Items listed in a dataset

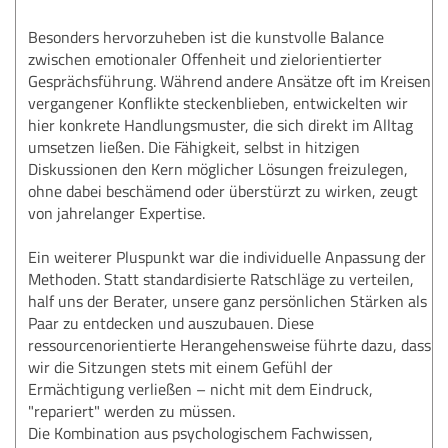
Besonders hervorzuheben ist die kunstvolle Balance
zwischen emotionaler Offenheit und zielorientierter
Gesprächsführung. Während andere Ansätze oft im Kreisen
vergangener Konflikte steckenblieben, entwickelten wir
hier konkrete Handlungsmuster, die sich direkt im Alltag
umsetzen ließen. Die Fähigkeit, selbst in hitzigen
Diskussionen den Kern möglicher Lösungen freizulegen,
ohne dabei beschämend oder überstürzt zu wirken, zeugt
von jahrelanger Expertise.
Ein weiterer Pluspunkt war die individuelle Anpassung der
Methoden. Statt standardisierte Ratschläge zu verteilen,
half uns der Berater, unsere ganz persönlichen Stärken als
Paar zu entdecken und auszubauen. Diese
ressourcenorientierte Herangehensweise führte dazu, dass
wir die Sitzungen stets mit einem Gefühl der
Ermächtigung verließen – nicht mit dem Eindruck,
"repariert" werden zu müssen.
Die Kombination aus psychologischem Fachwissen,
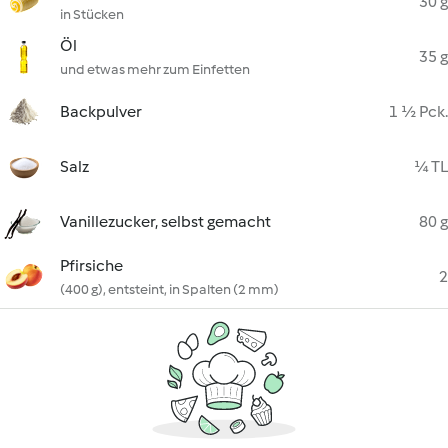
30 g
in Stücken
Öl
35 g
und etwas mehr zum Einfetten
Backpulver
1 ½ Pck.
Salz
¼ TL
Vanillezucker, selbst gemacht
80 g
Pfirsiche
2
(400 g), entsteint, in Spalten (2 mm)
---
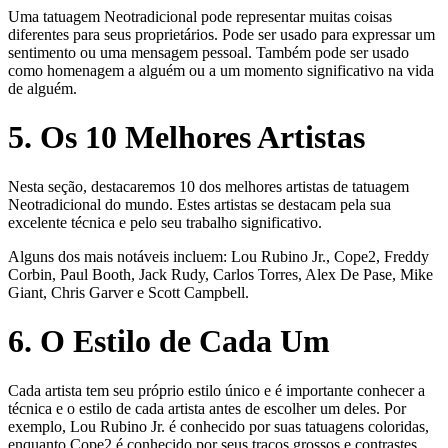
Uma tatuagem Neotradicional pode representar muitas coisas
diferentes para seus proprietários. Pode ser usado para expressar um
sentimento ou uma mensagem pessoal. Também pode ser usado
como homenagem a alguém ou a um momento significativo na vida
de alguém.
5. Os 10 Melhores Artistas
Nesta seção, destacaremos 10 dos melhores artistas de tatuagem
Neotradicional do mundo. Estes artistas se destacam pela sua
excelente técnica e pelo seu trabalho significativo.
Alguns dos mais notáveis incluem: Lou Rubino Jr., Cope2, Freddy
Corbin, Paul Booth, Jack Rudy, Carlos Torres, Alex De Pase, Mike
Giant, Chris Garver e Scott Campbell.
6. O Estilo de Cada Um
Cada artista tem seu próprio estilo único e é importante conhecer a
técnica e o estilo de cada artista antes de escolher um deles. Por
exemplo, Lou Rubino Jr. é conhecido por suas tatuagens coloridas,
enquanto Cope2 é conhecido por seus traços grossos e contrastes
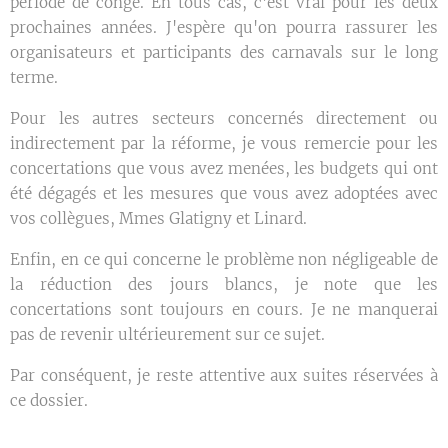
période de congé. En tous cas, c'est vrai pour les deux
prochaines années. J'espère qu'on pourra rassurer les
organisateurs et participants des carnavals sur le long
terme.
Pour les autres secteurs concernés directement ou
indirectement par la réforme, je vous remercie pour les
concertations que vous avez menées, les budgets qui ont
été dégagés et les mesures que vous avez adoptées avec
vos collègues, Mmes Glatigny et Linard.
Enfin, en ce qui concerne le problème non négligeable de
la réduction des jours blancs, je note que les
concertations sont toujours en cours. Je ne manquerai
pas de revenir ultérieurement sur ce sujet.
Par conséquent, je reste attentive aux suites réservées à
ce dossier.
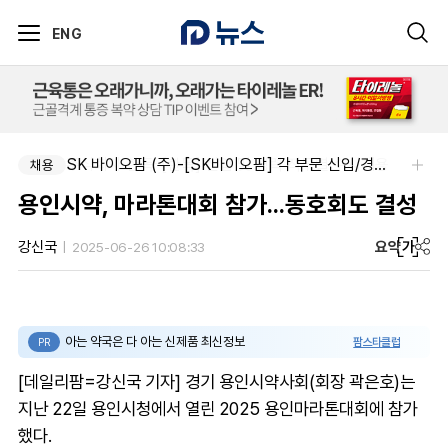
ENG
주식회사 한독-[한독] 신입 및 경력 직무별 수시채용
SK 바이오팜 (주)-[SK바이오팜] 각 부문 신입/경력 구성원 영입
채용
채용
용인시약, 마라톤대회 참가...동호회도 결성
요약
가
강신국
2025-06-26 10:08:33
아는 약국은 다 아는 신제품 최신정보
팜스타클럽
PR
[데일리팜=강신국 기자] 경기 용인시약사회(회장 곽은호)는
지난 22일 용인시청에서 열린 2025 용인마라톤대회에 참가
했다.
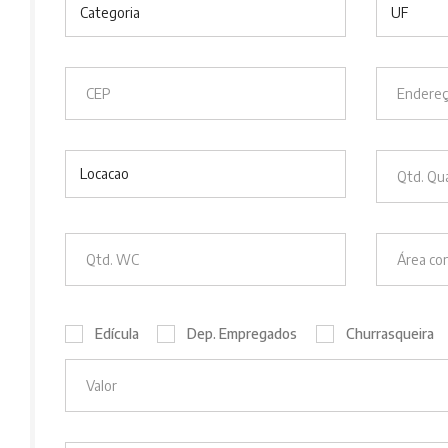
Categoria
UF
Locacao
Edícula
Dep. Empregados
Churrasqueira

**Work item**
Using the entries above, return each line in which the word "concertations" occurs.

**Task solution**
concertations que vous avez menées, les budgets qui ont
concertations sont toujours en cours. Je ne manquerai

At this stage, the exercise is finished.